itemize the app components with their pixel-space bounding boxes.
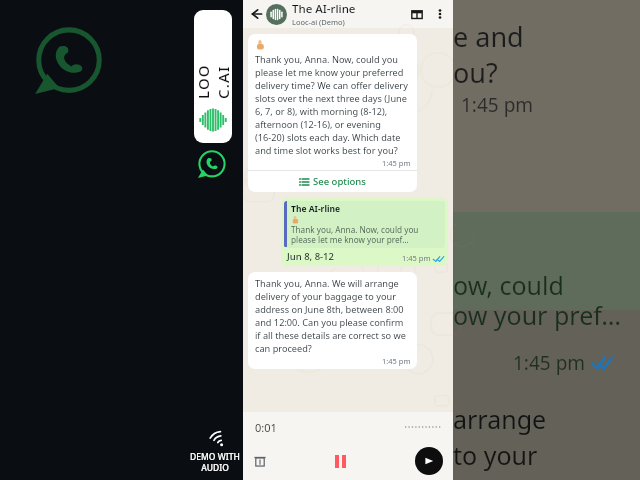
staticText: The AI-rline <box>291 203 341 215</box>
staticText: Thank you, Anna. Now, could you please l… <box>255 53 411 157</box>
staticText: 0:01 <box>255 420 277 435</box>
button[interactable]: Contact avatar <box>266 4 287 25</box>
button[interactable]: Delete recording <box>253 454 267 468</box>
staticText: Thank you, Anna. Now, could you please l… <box>291 224 442 246</box>
button[interactable]: See options <box>248 171 417 192</box>
staticText: to your <box>453 438 538 472</box>
staticText: LOOC.AI <box>194 61 232 99</box>
button[interactable]: Business profile <box>410 7 424 21</box>
staticText: DEMO WITH AUDIO <box>190 451 240 473</box>
staticText: arrange <box>453 402 547 436</box>
staticText: Jun 8, 8-12 <box>287 250 334 263</box>
staticText: 1:45 pm <box>513 350 586 376</box>
staticText: 1:45 pm <box>382 356 411 366</box>
button[interactable]: Send <box>415 447 443 475</box>
staticText: 1:45 pm <box>382 158 411 168</box>
button[interactable]: The AI-rline <box>292 1 410 27</box>
staticText: ow, could <box>453 268 564 302</box>
button[interactable]: Back <box>249 7 263 21</box>
staticText: Thank you, Anna. We will arrange deliver… <box>255 277 411 355</box>
staticText: The AI-rline <box>292 1 356 17</box>
button[interactable]: LOOC.AI <box>194 10 232 143</box>
staticText: 1:45 pm <box>402 253 431 263</box>
staticText: Looc-ai (Demo) <box>292 17 345 27</box>
button[interactable]: Pause recording <box>331 451 350 472</box>
staticText: e and <box>453 18 524 55</box>
staticText: ow your pref… <box>453 298 622 332</box>
staticText: 1:45 pm <box>461 92 534 118</box>
staticText: See options <box>313 175 366 188</box>
button[interactable]: More options <box>433 7 447 21</box>
staticText: ou? <box>453 54 498 91</box>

------------------------------------------------------------------------

## Task item
Each line of the entries above that contains "arrange" must be copied into the answer.

## Result
staticText: arrange <box>453 402 547 436</box>
staticText: Thank you, Anna. We will arrange deliver… <box>255 277 411 355</box>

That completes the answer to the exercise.